I failed as a writer, but ultimately I got better. During college, I had this wonderful writing teacher who made sure we knew all the rules, and that we submitted meticulous writing pieces. She corrected our mistakes with passion. No errors were accepted, minor or not. She would get furious over a misplaced comma, or a sentence starting with “and.” She was an excellent writer herself — I’ll give her that. She knew all the rules and tips for good writing, and I wouldn’t be so ungrateful as to say I didn’t learn all that from her. But writing was never only about getting the rules right. Teaching writing is not an easy endeavor, and assessing papers can be tricky. I once read about a writing teacher who said how challenging it was to grade her students for writing because they don’t have the same background, personalities, etc. I agree it can be really difficult, because no one knows the challenges some students go through.

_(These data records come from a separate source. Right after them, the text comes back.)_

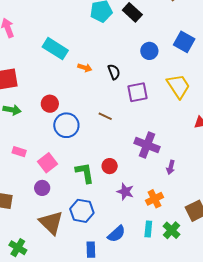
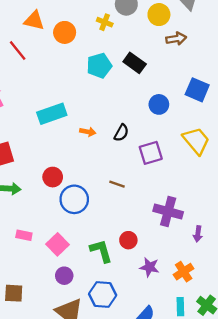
cyan rectangle: (55, 49) -> (52, 114), turned -45
black semicircle: (114, 72) -> (121, 133), turned 56
purple circle: (42, 188) -> (64, 276), moved

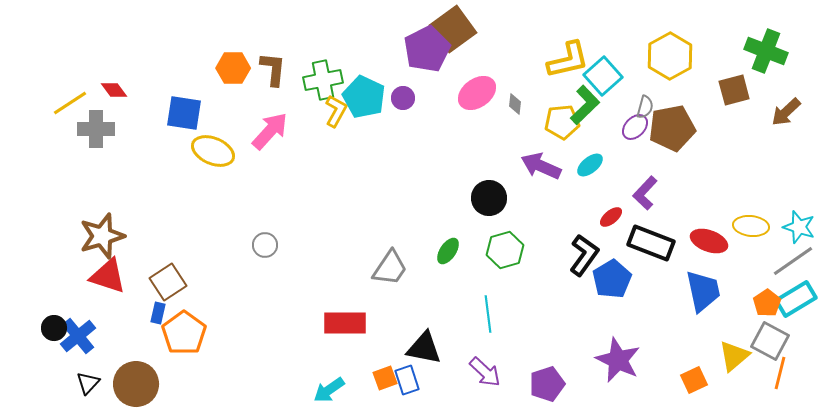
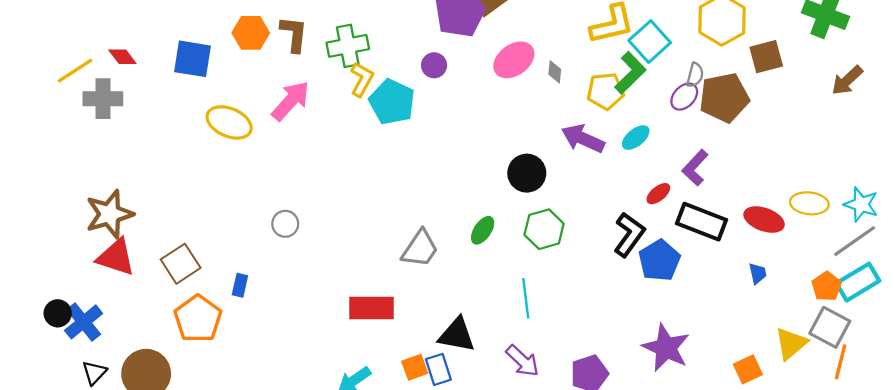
brown square: (734, 90) -> (766, 57), moved
cyan pentagon: (364, 97) -> (392, 102), moved
blue square: (184, 113) -> (192, 59), moved
blue trapezoid: (703, 291) -> (758, 273), size x0.5
blue rectangle: (158, 313) -> (240, 285), moved

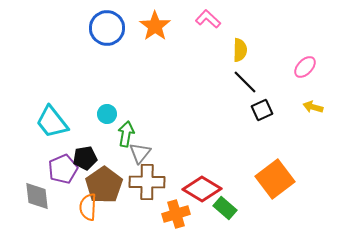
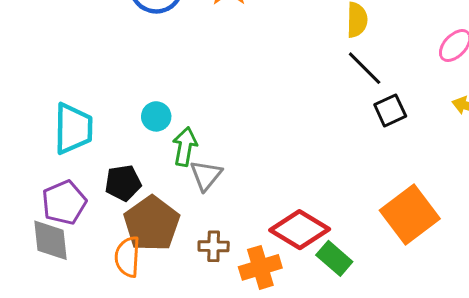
cyan trapezoid: (52, 122) -> (73, 129), turned -141
purple pentagon: (63, 169) -> (64, 202), moved
brown cross: (147, 182) -> (214, 246), moved, size x0.6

Before I started my writing course, I would write long pieces — not-so-great pieces that were full of grammatical mistakes, but I would write. After meeting my teacher, I suffered from writer’s block. I knew all the rules, but I couldn’t write. I would think twice before putting pen to paper. I became so conscious about what I was writing. I was so scared of making mistakes. Somehow, my teacher, unintentionally I am sure, has nurtured a voice that “overedited” all my thoughts before they came to life. I suffered from this problem for years after meeting her. I wasn’t happy. It was as if someone always stopped me before I put words on paper. Eventually, I learnt that it takes a lot of courage to write, and being fearful of making mistakes kills all your creative thoughts.
I’m not saying that she harmed all of us with her meticulous or perfectionist approach. I’m just saying that her methods were not suitable for me as an insecure and unconfident student. As I’m writing this now, I’m still thinking about all the mistakes I could be making: confusing tenses, misplacing commas, or many others. But I know now that writing is more than just a piece free from language mistakes. Writing is about finding your voice and expressing yourself. Language is just a medium. Being a perfectionist as a writer can do more damage than good. There’s more to good writing than following the rules.

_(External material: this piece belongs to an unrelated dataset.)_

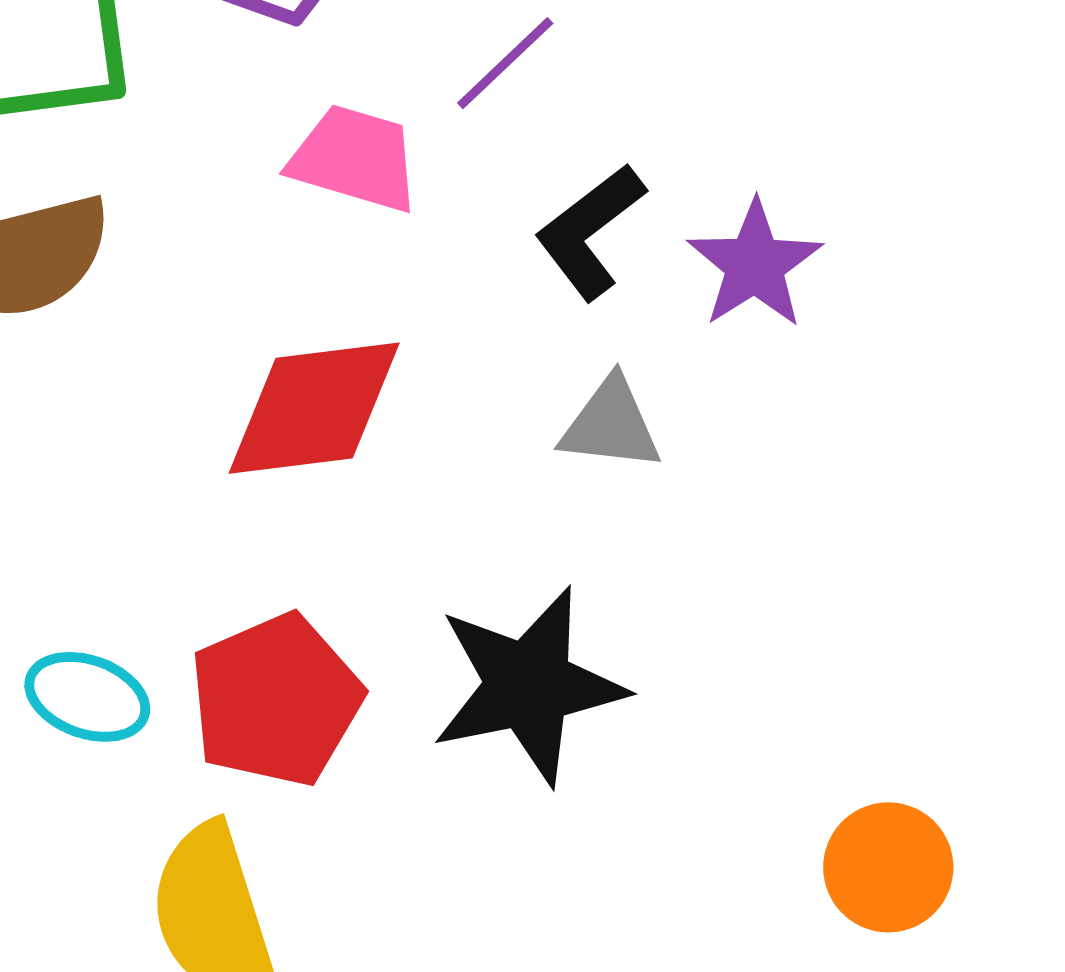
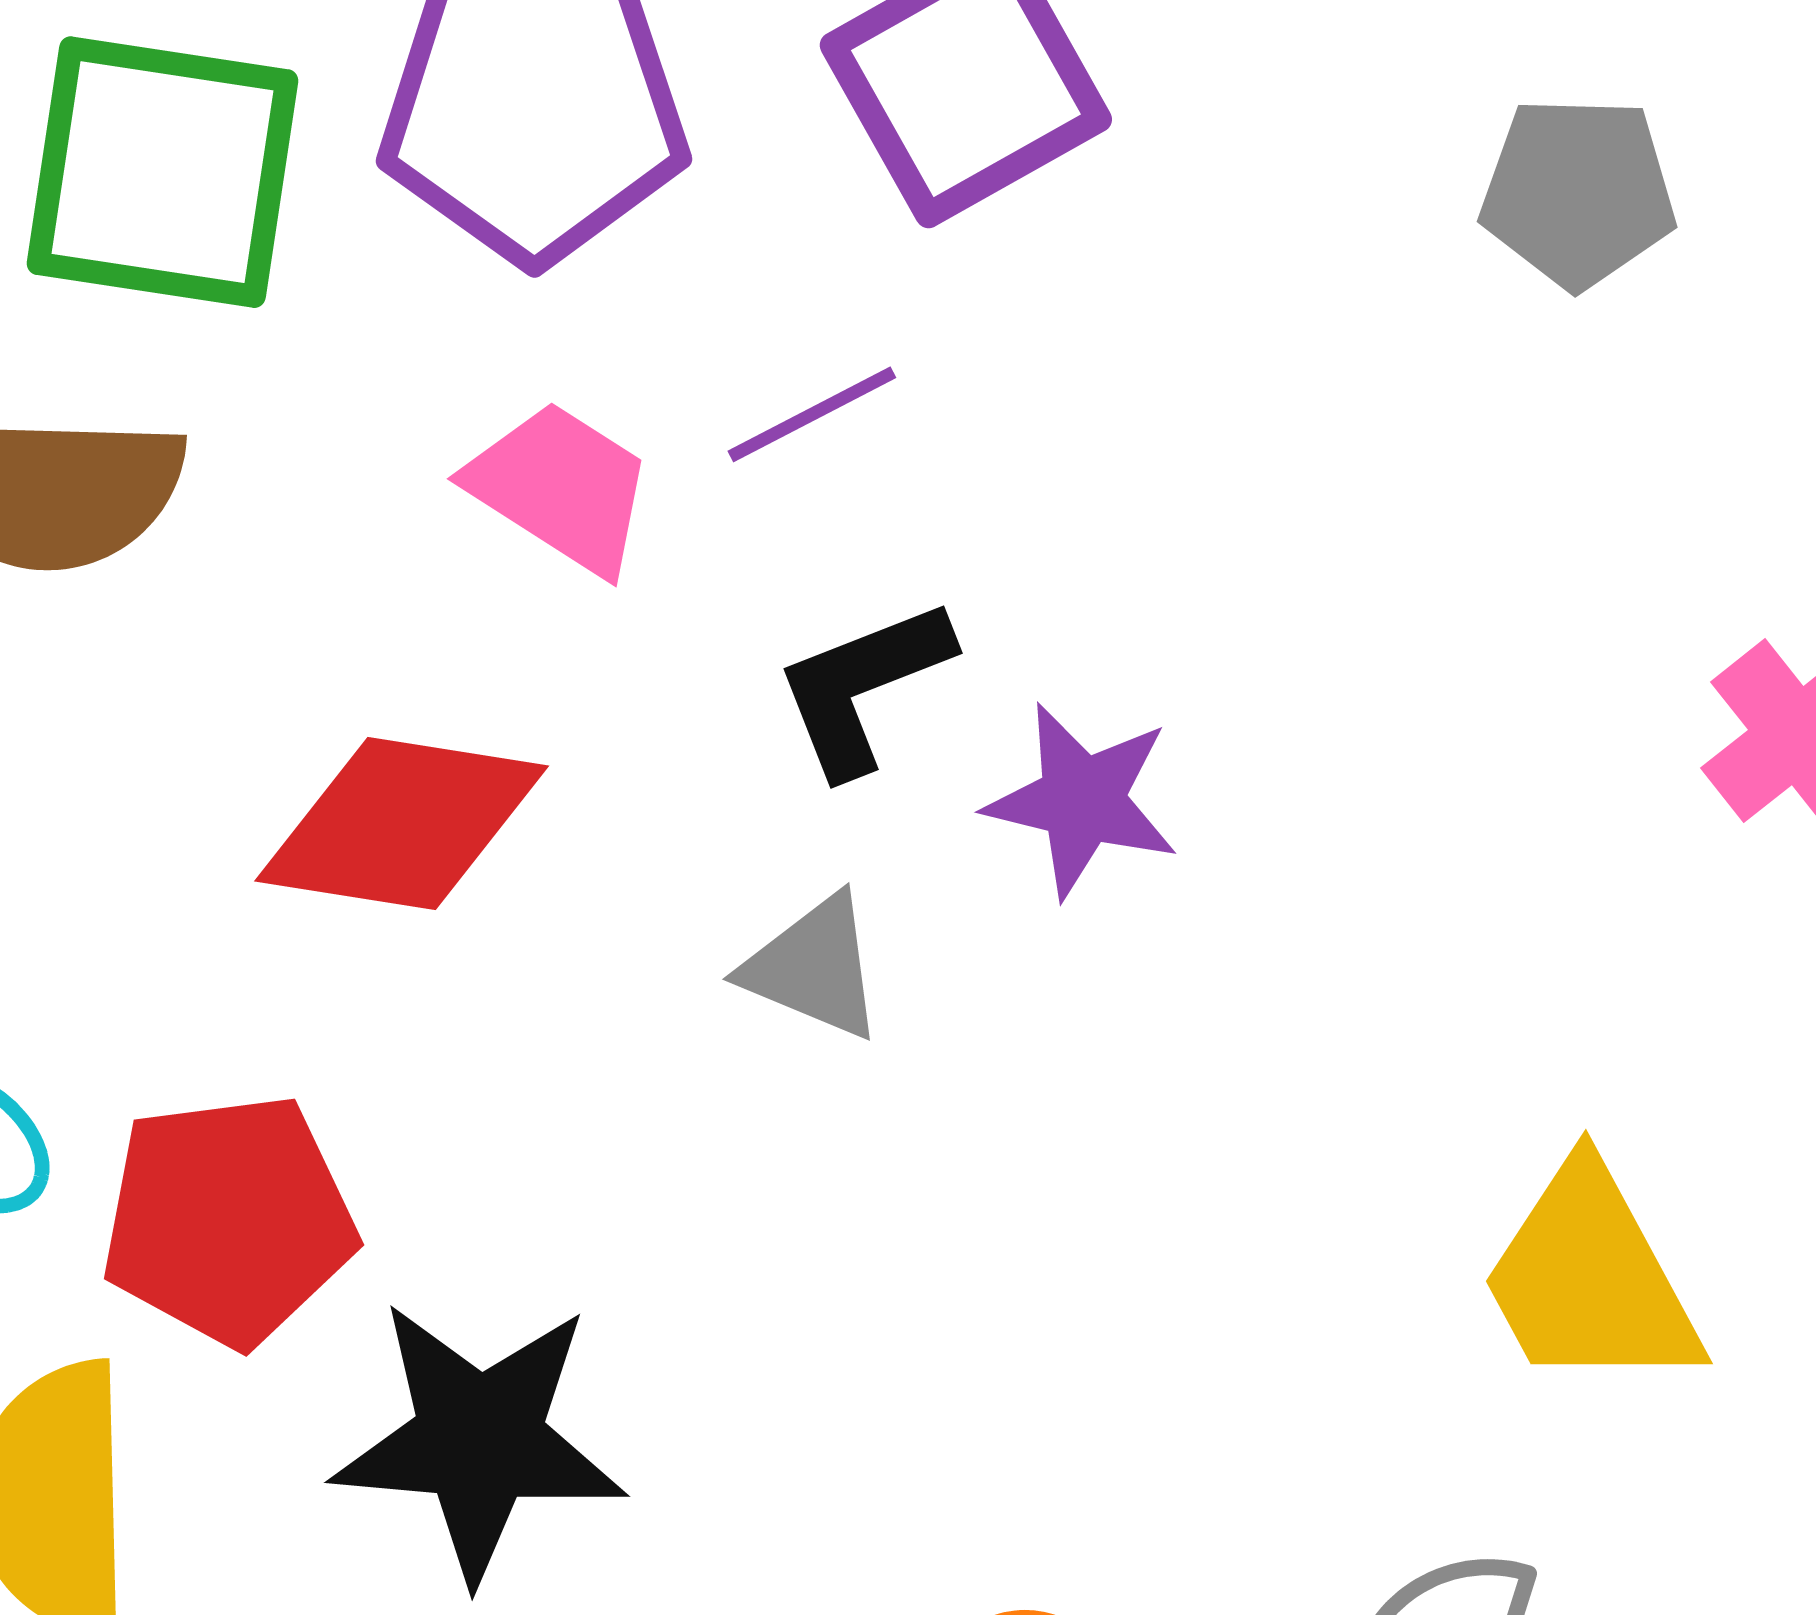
purple star: (755, 264) -> (1082, 800), turned 30
black star: (528, 686) -> (479, 1440), moved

After I met my teacher, I’ve always made the mistake of editing myself while writing or the horrible mistake of editing my thoughts. Years afterwards, I learnt that editing thoughts before writing is a tried and tested technique for losing any wonderful ideas I may have. I’ve also realized that painting the house is important, but the groundwork has to come first. I’m not underestimating the power of editing. Writing and editing are both equally important. I’ve repeatedly told myself, don’t run before you can walk, and don’t stress over the rules. You’ll eventually learn the rules as you write. It’s true I’ve learnt more about writing through years of practice. I’ve done my fair share of practice during college, but I’ve written more afterwards.

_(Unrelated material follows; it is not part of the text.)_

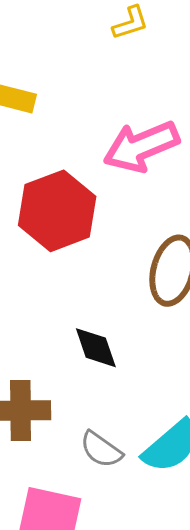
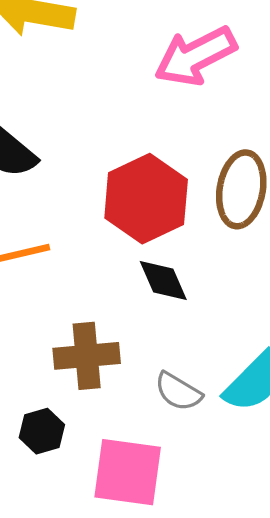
red hexagon: (57, 211) -> (146, 199), moved

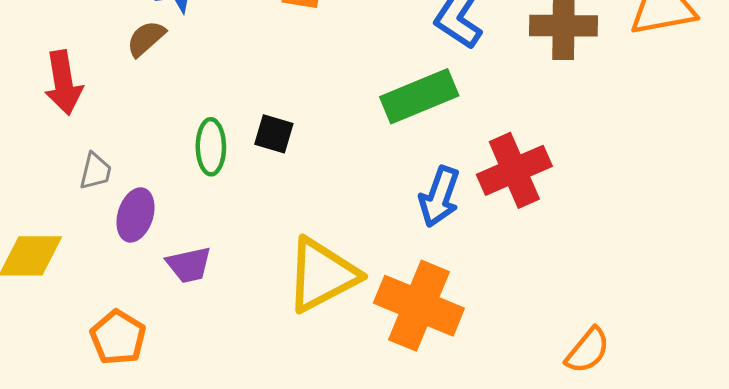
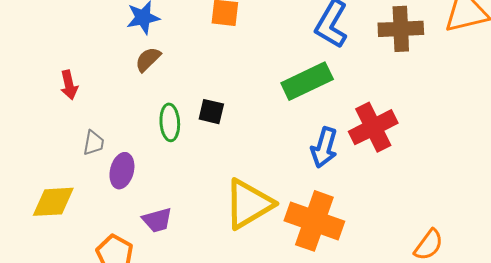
brown semicircle: (146, 39) -> (148, 59), moved
red arrow: (63, 83) -> (69, 85), size x0.7
purple trapezoid: (189, 265) -> (157, 220), moved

I’ve never claimed to be a good writer, but I’m trying to be. Writing is about putting a piece of yourself out there and fearing rejection. Rejection becomes fiercer if you lack the self-confidence needed to continue. My younger self took my teacher’s fierce reactions to my mistakes personally. I remember I felt there was nothing I could do to make my writing better, or that maybe I wasn’t a writer. I was deeply wounded because I took my writing personally. It was the only thing I believed I can do, and suddenly I was told “no.” I felt defeated with every new essay I submitted for her review. My teacher wasn’t a monster. She was a lovely person. She just harshly edited our work with all the best intentions in the world. She wanted to create good writers.
Luckily, I have not stopped writing. Over the years, building my confidence has made me a better writer. I still have the essays I wrote during college, and I look at them with a big smile on my face because they tell me how much I’ve improved. I’m here to say from experience that harshly editing the work of your students is not a good idea. Sometimes, nurturing their confidence is simply better than teaching them the rules. There is a thin line between giving constructive feedback and shaking a student’s confidence. I advise teachers to consider the differences between students when they teach writing. What works for one student may not work for another. Not all of them are the same. You may think lightly of your feedback, but it could make or break a student. It’s better to have a voice even if it’s not the most grammatically correct one, than to have no voice at all.